For long moments, Connor remained still, staring at the wall and contemplating Martin Luther’s words. Regrets…he had so many of them. His son was a very strange boy, but Connor knew that he had a good heart. February…she was so much like her father, always content to be alone, always unsure of what her next step should be. He knew that he had failed them both in many ways, but they, at least, had had the benefit of his physical presence. He didn’t know their older half-siblings at all. He had left his first wife, Janis, while their daughter Delilah was still only a toddler. He’d never bothered to look back. Harrison, his son with his ex-girlfriend Diana, had hardly fared better; he used to come around from time to time as a child, but eventually had given up on Connor and moved on with his life. Why had Connor let them go? Why had he allowed everyone he loved to slip away?

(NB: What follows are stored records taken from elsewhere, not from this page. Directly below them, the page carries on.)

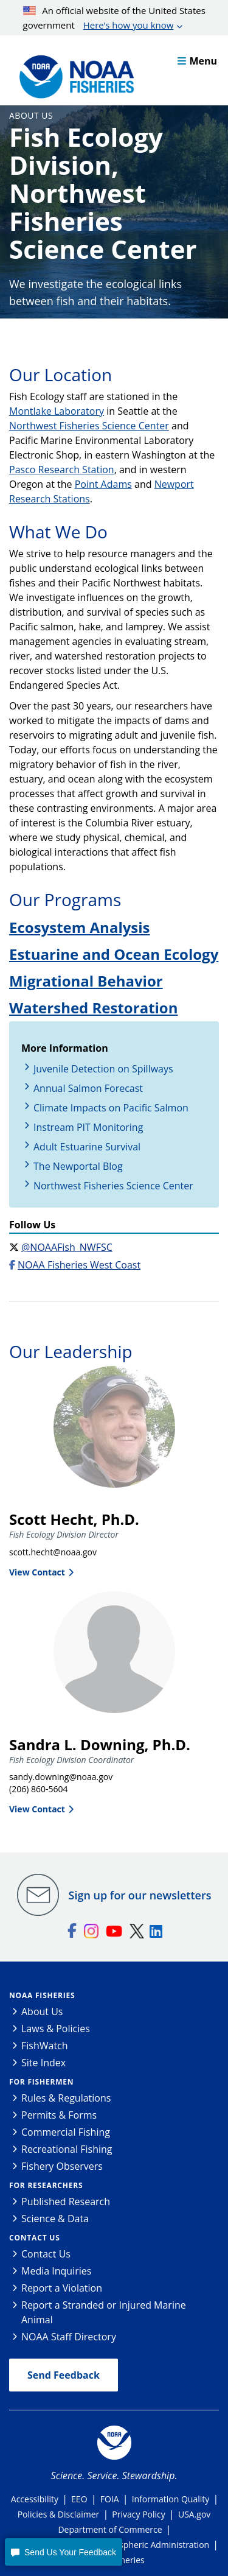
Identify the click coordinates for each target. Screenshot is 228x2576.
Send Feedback (63, 2375)
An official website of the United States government (114, 18)
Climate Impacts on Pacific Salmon (110, 1107)
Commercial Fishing (65, 2132)
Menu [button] (197, 61)
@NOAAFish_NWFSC (66, 1247)
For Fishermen (41, 2082)
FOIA (109, 2499)
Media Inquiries (56, 2271)
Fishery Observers (62, 2166)
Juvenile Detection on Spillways (103, 1068)
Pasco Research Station (61, 469)
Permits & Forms (59, 2115)
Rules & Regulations (66, 2098)
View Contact (37, 1572)
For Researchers (46, 2185)
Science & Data (55, 2218)
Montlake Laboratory (56, 411)
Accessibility (34, 2499)
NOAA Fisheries (42, 1995)
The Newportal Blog (78, 1166)
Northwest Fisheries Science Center (89, 425)
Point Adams (103, 484)
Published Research (65, 2201)
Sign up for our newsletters (140, 1895)
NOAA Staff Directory (68, 2336)
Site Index (43, 2062)
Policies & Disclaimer (59, 2514)
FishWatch (44, 2045)
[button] (63, 2552)
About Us (31, 115)
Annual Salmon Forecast (88, 1088)
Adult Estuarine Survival (86, 1146)
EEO (79, 2499)
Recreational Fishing (66, 2149)
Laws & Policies (55, 2028)
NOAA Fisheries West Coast (79, 1265)
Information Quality (171, 2499)
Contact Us (34, 2238)
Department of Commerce (110, 2529)
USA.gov (194, 2514)
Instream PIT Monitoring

Suddenly he rose from the bed, an unfamiliar firmness fixing his chin. “Why am I just sitting here moping about the past?” he thought. “The past is over and done with…but I’m still here. My kids are still here. My brother is still here…but Martin Luther is right. He won’t be around forever. None of us will be. It’s time to start fixing things…it’s time to go visit Jared. Right now. Well…” Connor’s gaze fell upon the darkened window pane that divided his room from the night that had long since settled in. The hour had grown much later than he’d realized. “First thing tomorrow morning,” he amended, and settled back onto his mattress with a sigh to wait for another long, sleepless night to slowly pass.